Behind the Henry Lehmann Gallery

It takes one medium-sized room, a few involved teachers, and a handful of aspiring students for the Henry Lehmann Gallery to come to life.

Amongst those students is Ashley Lebeau-Palmer, the director of the gallery, and she’s more than enthusiastic to talk about this project that’s quite unknown to the vast majority of the Vanier student population.

Named after a late yet praised Vanier teacher, who passed away in 2009, the gallery has been around ever since 2007, more or less.

“The gallery is a place for students to exhibit their work in a professional setting,” Lebeau-Palmer says. Not only so, but it’s a concept unique to Vanier College—no other school provides students with such an opportunity.
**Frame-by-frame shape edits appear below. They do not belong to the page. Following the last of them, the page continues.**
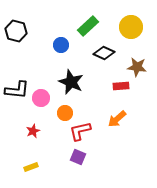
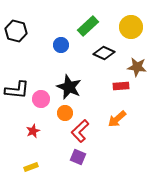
black star: moved 2 px left, 5 px down
pink circle: moved 1 px down
red L-shape: rotated 30 degrees counterclockwise
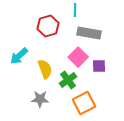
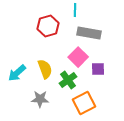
cyan arrow: moved 2 px left, 17 px down
purple square: moved 1 px left, 3 px down
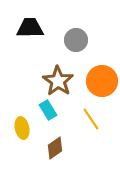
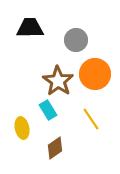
orange circle: moved 7 px left, 7 px up
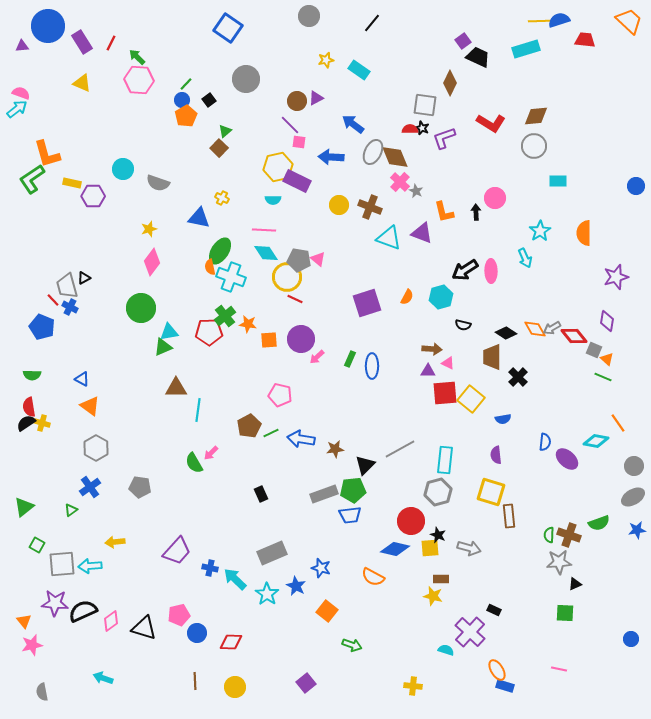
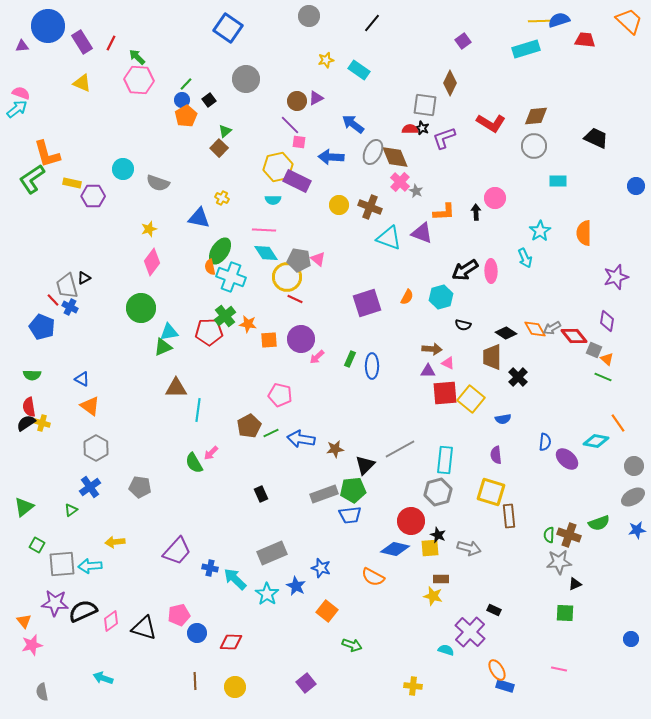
black trapezoid at (478, 57): moved 118 px right, 81 px down
orange L-shape at (444, 212): rotated 80 degrees counterclockwise
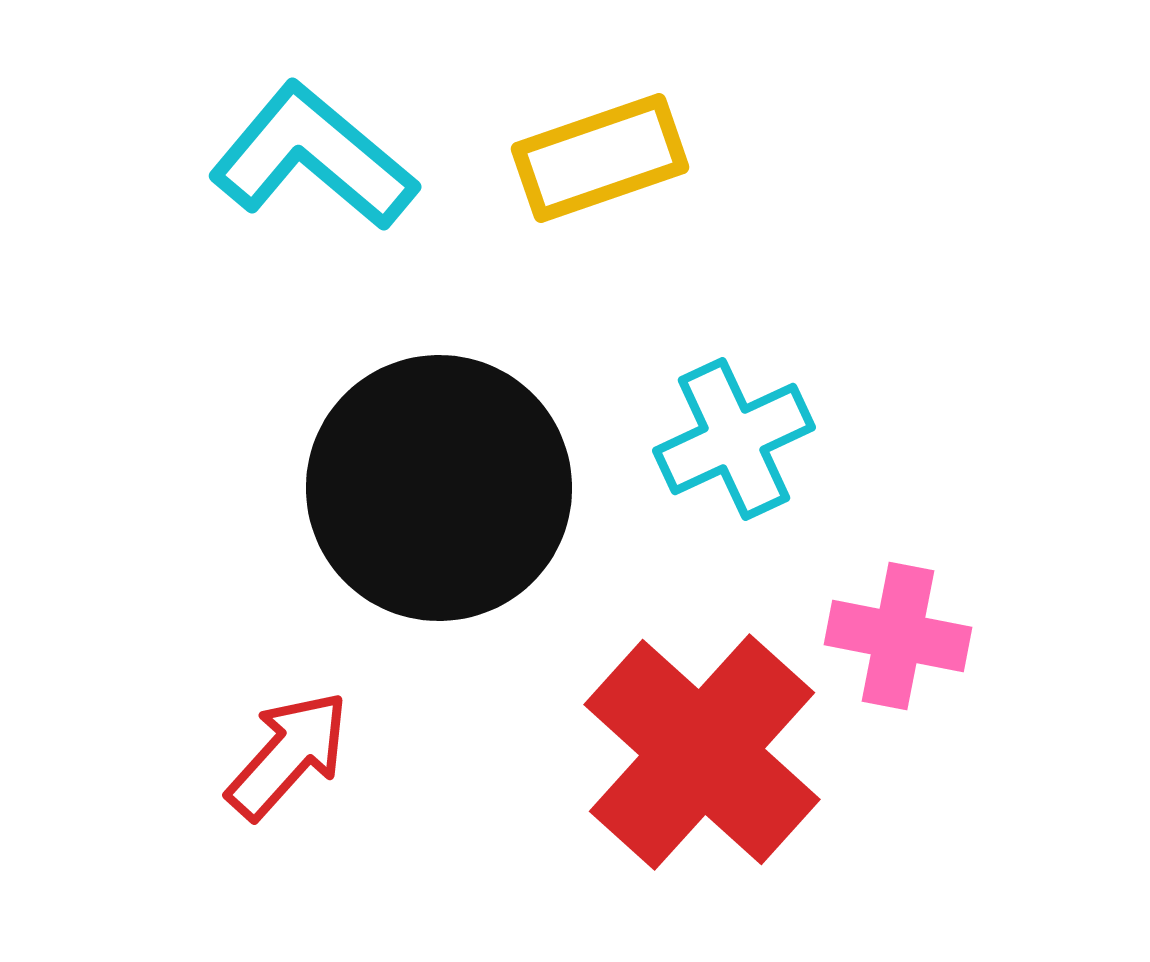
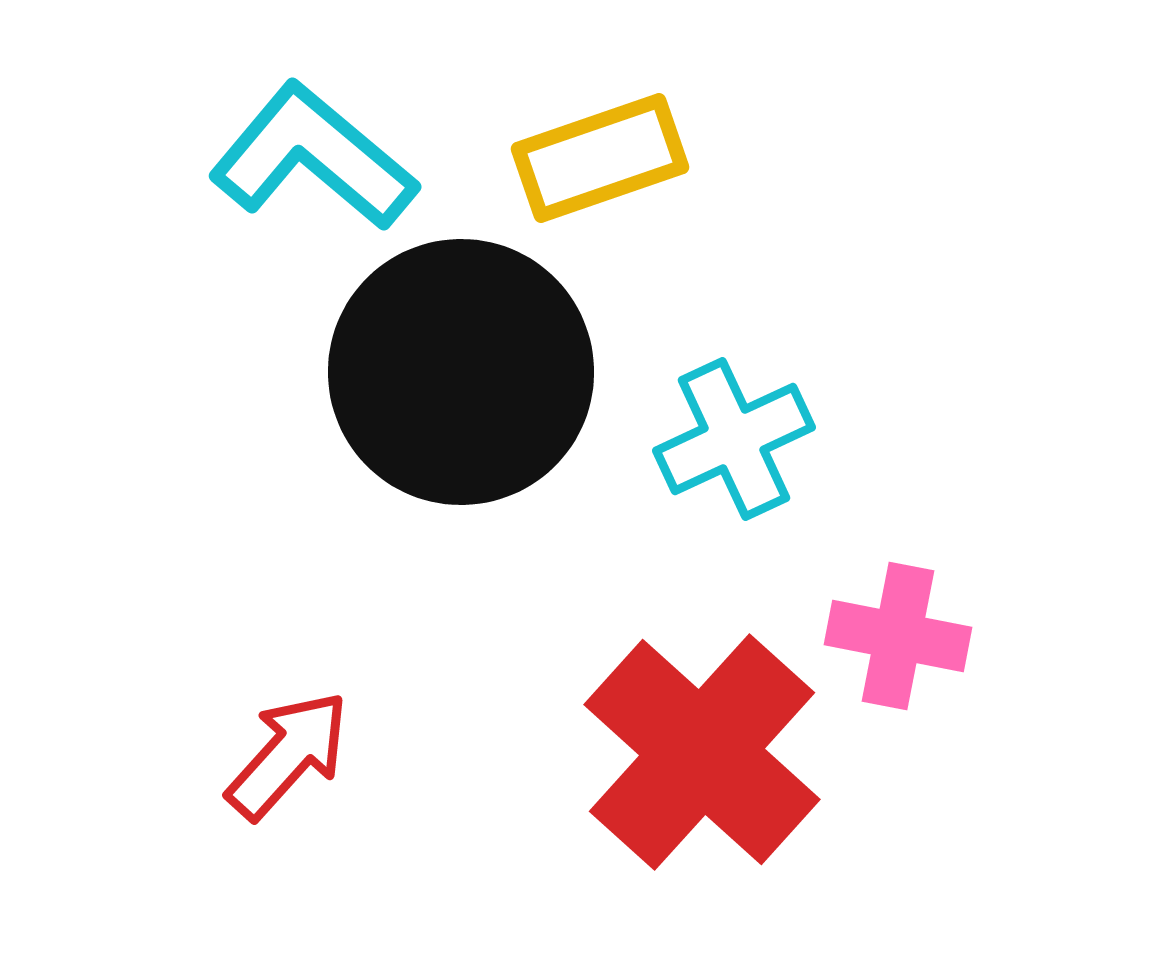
black circle: moved 22 px right, 116 px up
Any type of artwork can be featured—from drawing and paintings to photographs and even videos, as the room is also equipped with a projector. However, not everyone can apply.

“To submit a project, you have to be in the [Communications] program at Vanier,” Lebeau-Palmer explains. “Students submit an application with some of their work, to show its quality, as well as their idea. At the end of the semester, we look over the applications, and choose the shows for the next semester.” This semester, the gallery takes applications up until December 4th.

Indeed, everything is planned a semester ahead, which means that all projects showcased in Fall 2015 were picked at the end of the Winter 2015 semester.

Regular shows, which last three weeks, usually exhibit one student’s artwork exclusively. Often times, students even get paid when they get their own show.

The Henry Lehmann gallery however also provides an opportunity for a selection of students working on their portfolio. The Portfolio course at Vanier lets students work on their own artwork and focus on one particular project—the gallery gives them the chance to display it to the student community.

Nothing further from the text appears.